Posted by on July 3, 2015

In a project or product development context you can determine the level of agility by the way you structure, sequence and finally validate the completed parts. And what you do with what you learn.

What you should worry about

  • is setting up a structure and finding an approach, where everyone is able to contribute and has the freedom to perform, very much like Game Changing Beliefs
  • find a way to break down what you have to do in ‘minimal viable somethings’ and in this way stamp out ‘winnable missions’ for your teams, very much like what Tom Gilb taught us with EVO to drive fast and frequent feedback based on quantitatively defined objectives and very much to keep flow flowing like expressed by Don Reinertsen
  • actually being able to validate and give objective feedback, very much like in validated learning from Lean Startup
  • constantly pivoting or persevering at all levels to overcome impediments, drive learning and exploit new opportunity, instigating Agile Engines in the areas required

I believe these would be the ingredients in operating agile at scale in projects and product development

If you believe in self organization, the least you should worry about is how your teams work

To do agile at scale – structure, sequence, validate what you do – let your teams figure out how

Creating the right structure drives the right behavior.

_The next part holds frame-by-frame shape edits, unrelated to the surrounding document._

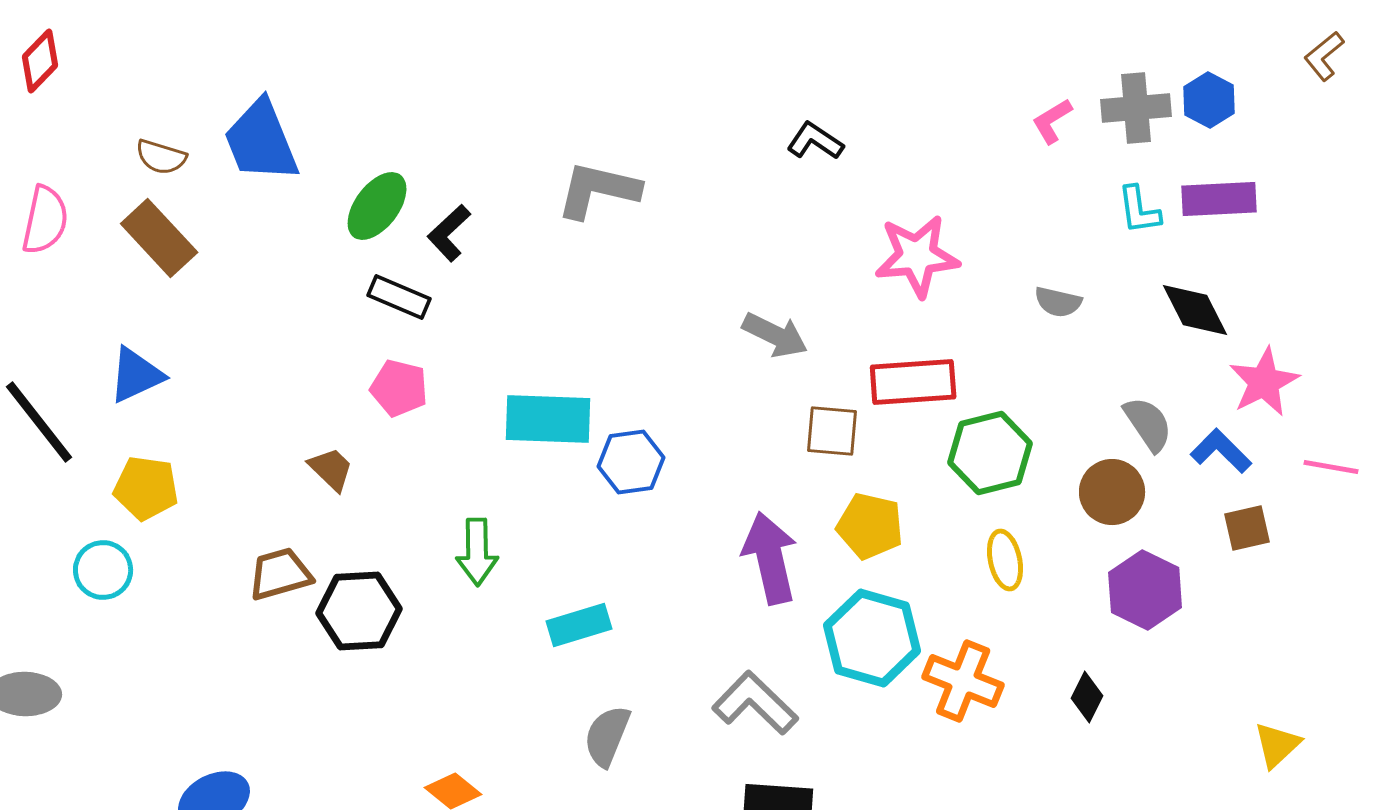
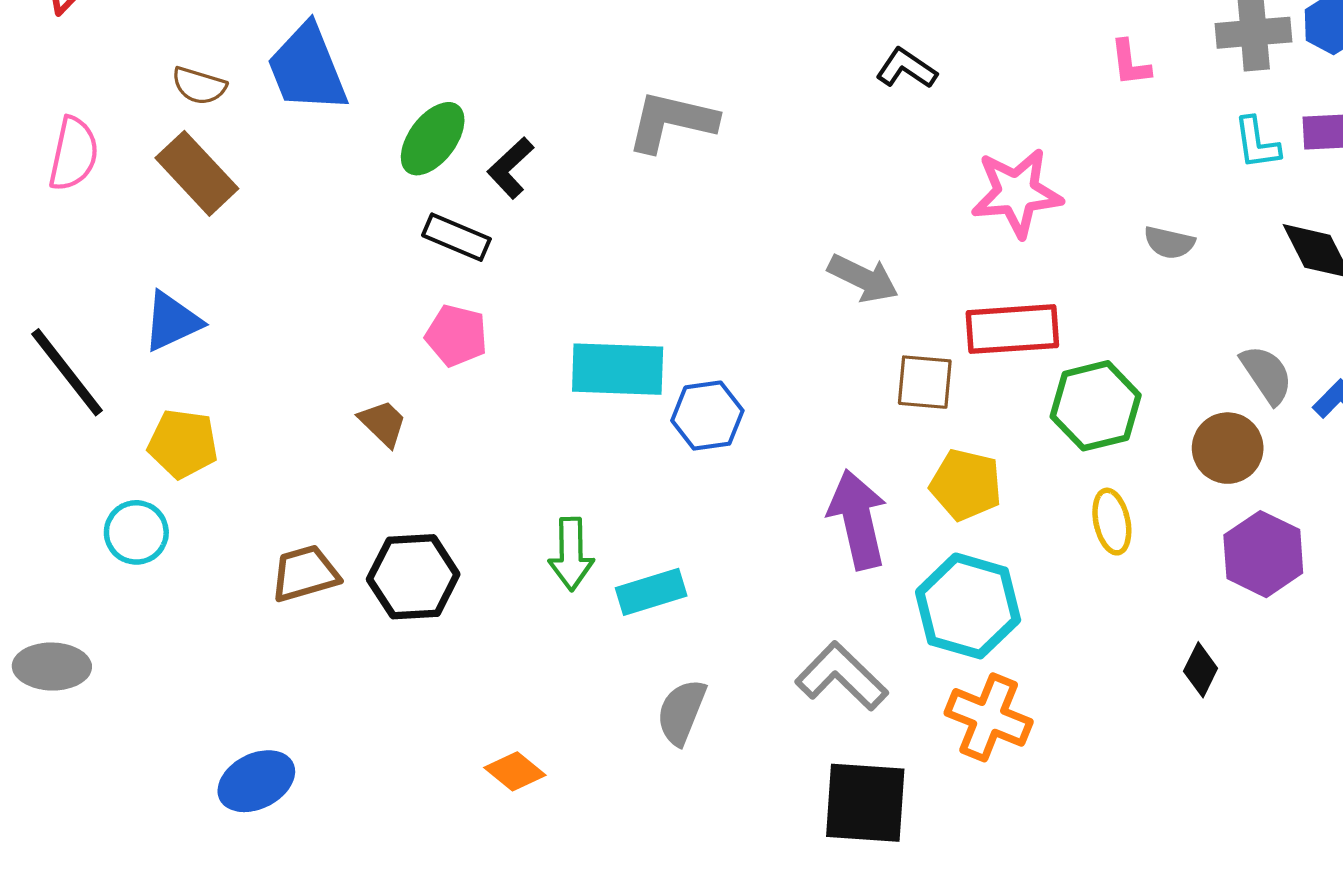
pink L-shape: (1052, 121) -> (1130, 63), moved, turned -66
green arrow: (477, 552) -> (571, 554), moved
brown trapezoid: (280, 574) -> (305, 573), moved
orange cross: (963, 681) -> (989, 717), moved

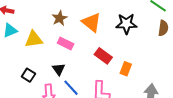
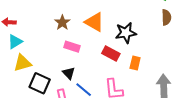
black star: (126, 24) -> (126, 33), moved
yellow triangle: (34, 39) -> (22, 63), moved
black square: (28, 75) -> (40, 83), size x1.5

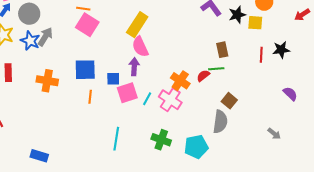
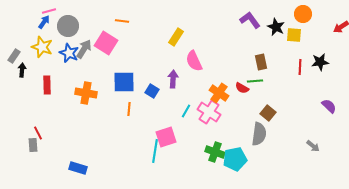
black star: (237, 15) -> (276, 27), turned -30
pink square: (87, 25) -> (106, 43), moved
yellow rectangle: (137, 25) -> (176, 37), size x0.7
pink semicircle: (140, 47) -> (194, 61), moved
red semicircle: (203, 76) -> (242, 88), turned -112
blue square: (113, 79) -> (152, 91), turned 32
pink square: (127, 93) -> (166, 137), moved
green cross: (161, 140) -> (215, 152), moved

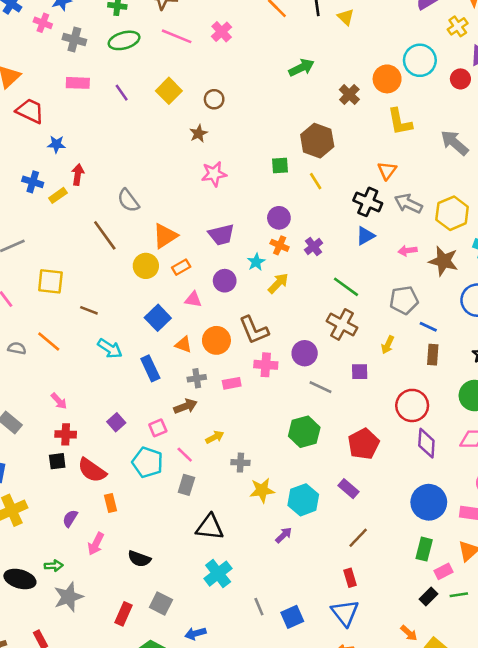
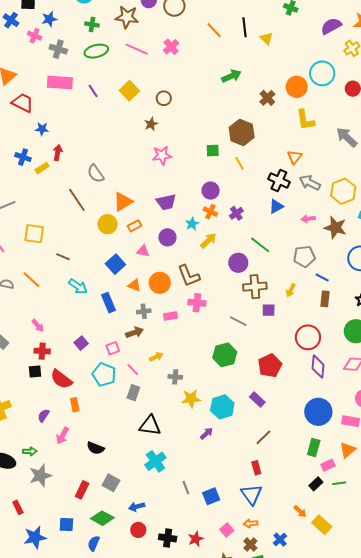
pink rectangle: (78, 83) -> (60, 82), size x1.4
brown cross: (342, 324) -> (255, 287), moved, turned -35
purple circle: (305, 353) -> (238, 263), moved

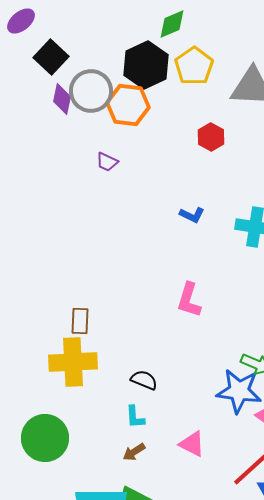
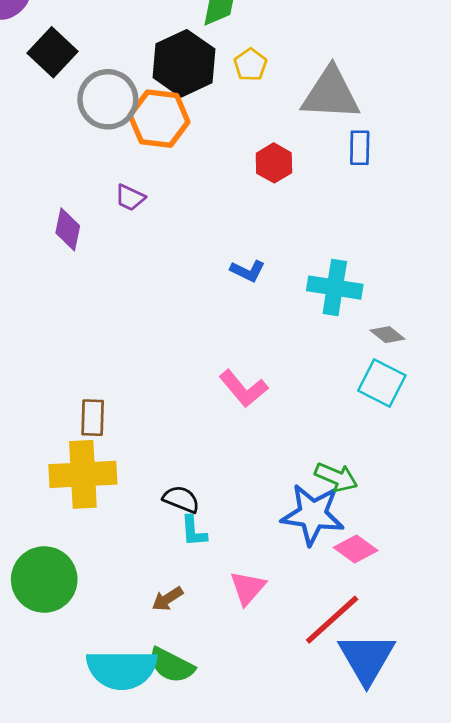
yellow pentagon: (194, 66) -> (250, 65), size x0.6
purple diamond: (62, 99) -> (68, 229), moved
pink L-shape: (189, 300) -> (243, 389), turned -57
cyan L-shape: (135, 417) -> (194, 531), moved
pink triangle: (192, 444) -> (248, 588), turned 44

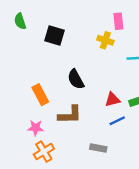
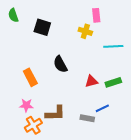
brown L-shape: (70, 115) -> (55, 113), moved
blue line: (117, 121) -> (102, 108), moved
gray rectangle: (98, 148) -> (87, 118), moved

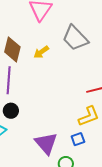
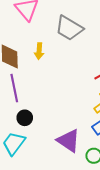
yellow arrow: (41, 52) -> (39, 51), turned -35

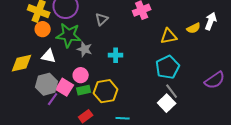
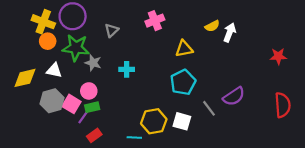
yellow semicircle: (194, 28) -> (212, 26), moved
yellow hexagon: (106, 91) -> (154, 121), moved
gray line: (172, 91) -> (209, 108), moved
purple line: (53, 99) -> (83, 117), moved
white square: (167, 103) -> (182, 121), turned -30

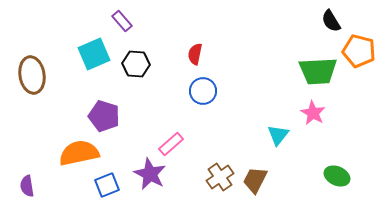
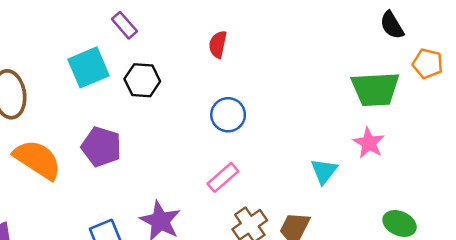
orange pentagon: (359, 51) -> (428, 64), size x0.7
red semicircle: (195, 54) -> (218, 44), moved
pink rectangle: (171, 144) -> (223, 177), moved
orange semicircle: (79, 153) -> (37, 160), moved, turned 45

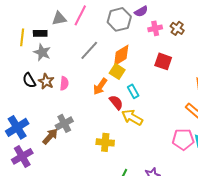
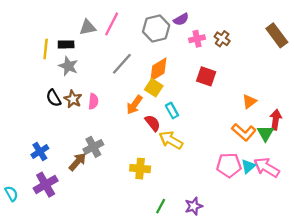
blue cross: (17, 127) -> (40, 151), size x0.7

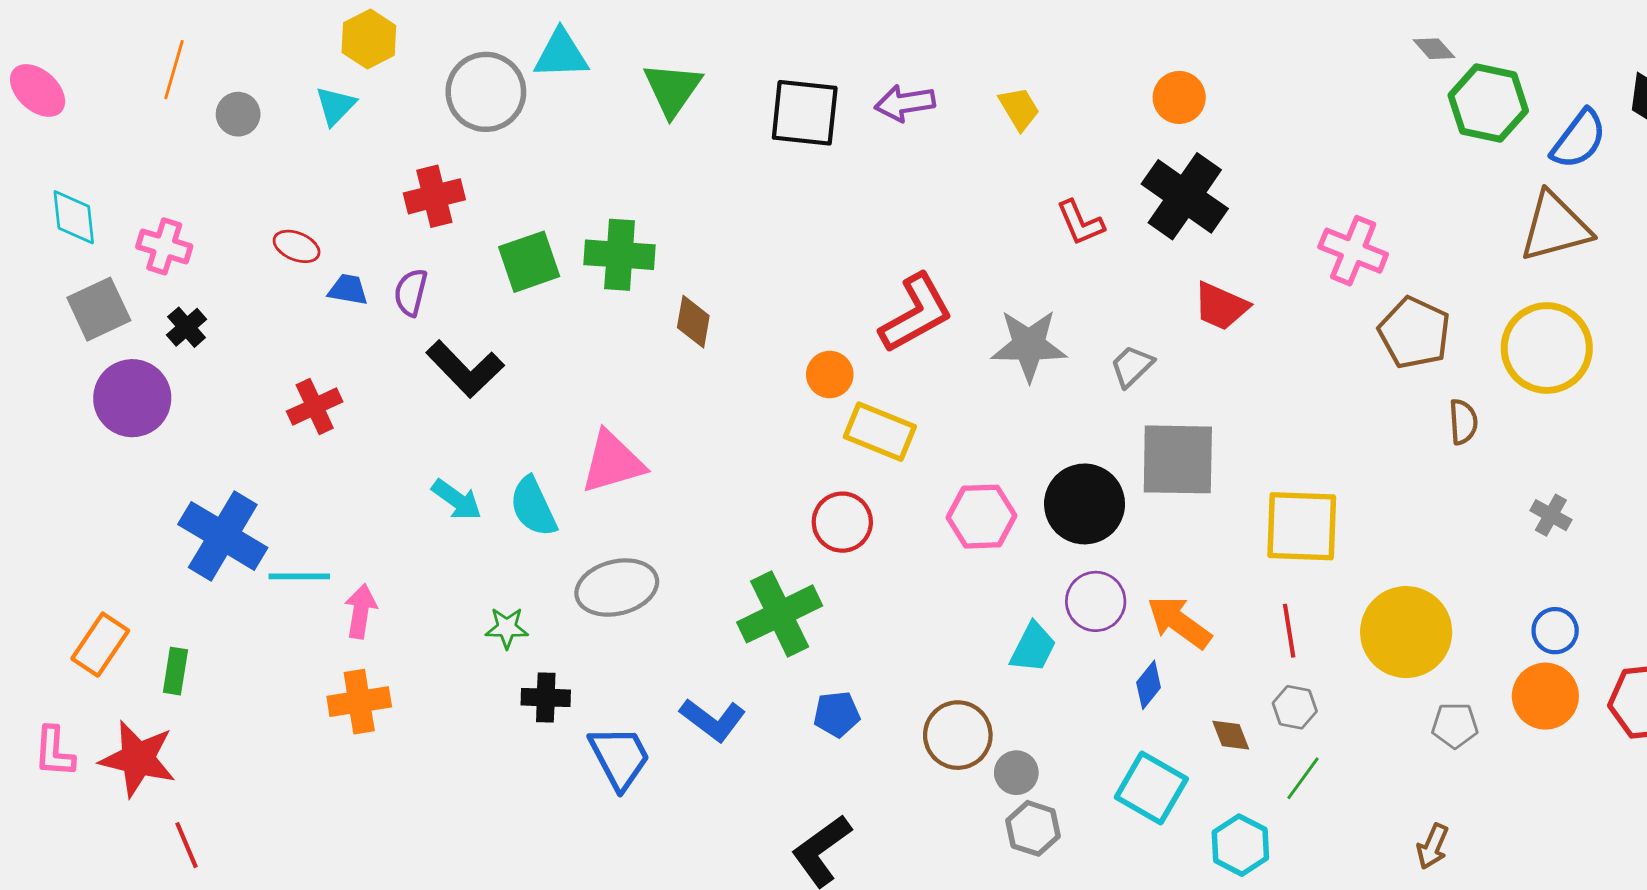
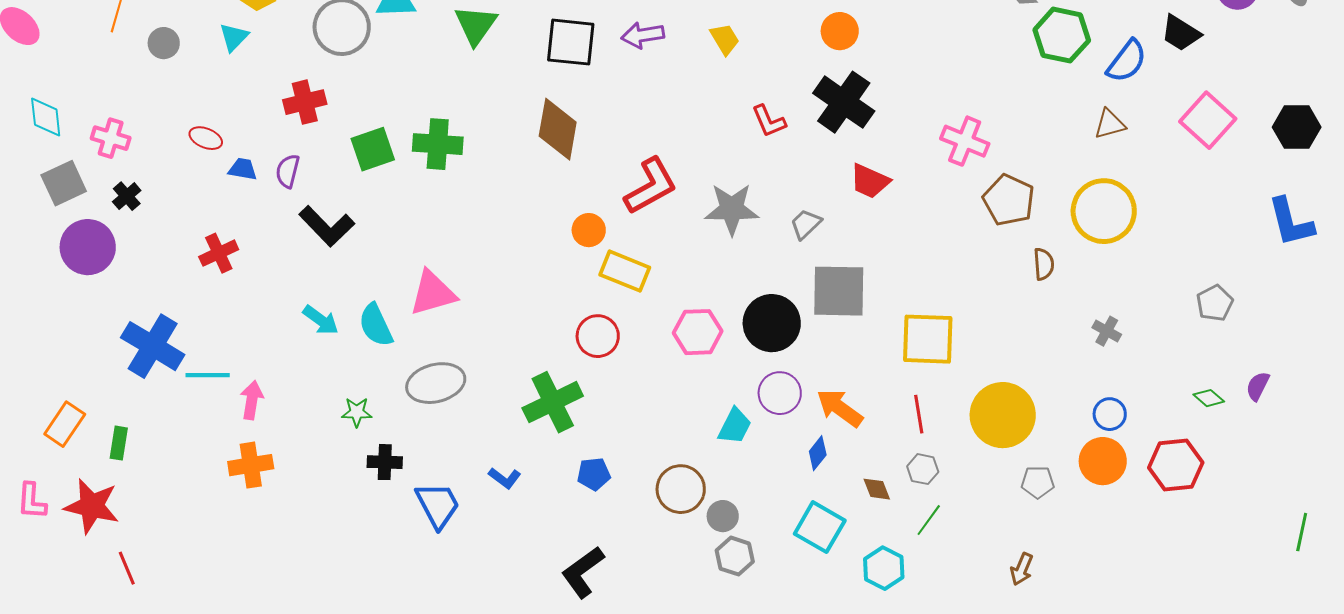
brown triangle: (1555, 227) -> (1110, 124), size x0.6
brown diamond: (693, 322) -> (558, 129), moved, size x1.6
blue L-shape: (713, 720) -> (505, 478), size x0.7

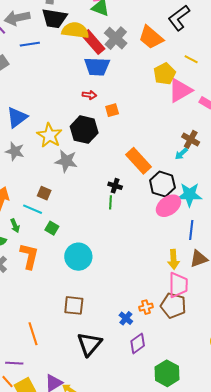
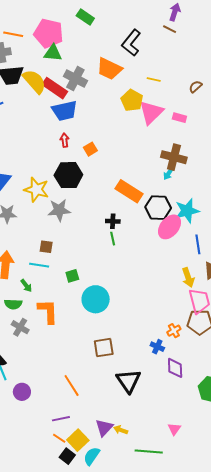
yellow semicircle: (75, 30) -> (34, 81), turned 56
red arrow: (89, 95) -> (65, 140), turned -88
brown cross: (191, 139) -> (174, 157), size x1.4
green square: (52, 228) -> (72, 276), moved, turned -32
purple diamond: (138, 343) -> (175, 368), turned -40

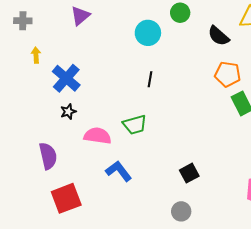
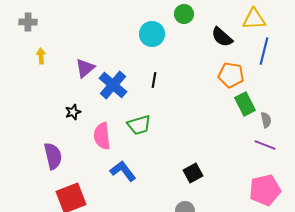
purple triangle: (80, 16) -> (85, 68), moved
blue cross: (66, 78) -> (113, 85), moved
pink semicircle: (97, 136) -> (102, 136), turned -104

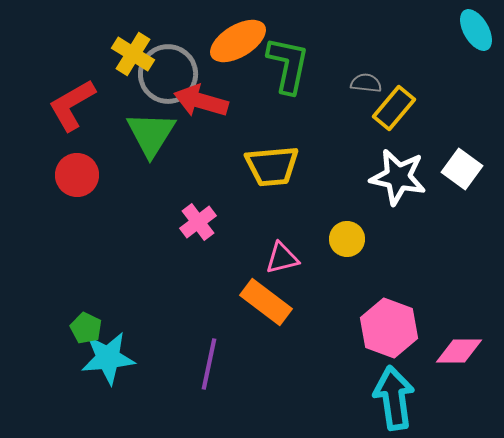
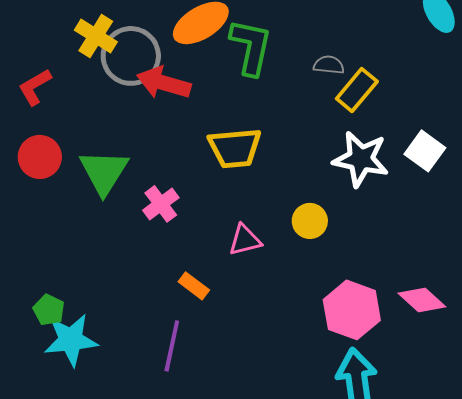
red L-shape: (72, 105) -> (35, 87), size x0.7
green triangle: (151, 134) -> (104, 172), moved
orange rectangle: (266, 302) -> (194, 286), moved, size x0.6
pink diamond: (459, 351) -> (422, 300), moved, turned 42

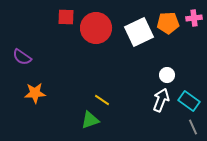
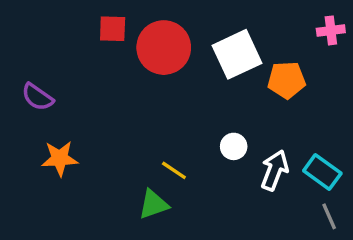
orange pentagon: (168, 23) -> (286, 80), moved
white circle: (167, 75) -> (234, 146), moved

Driving lead time by sequencing work in ‘minimal winnable missions’

Early validation drives fast and frequent feedback,

… which drives learning and innovation

AgileAtScaleIn4Steps42stc

We often overlook that agility in the organization goes beyond the operational practices at the team level. If you get it right, you should see tangible benefits at the organization level in terms of better immediate results, short term predictability, fewer binding future commitments and reduced risk from work in progress. These are the tangible benefit of doing agile at scale.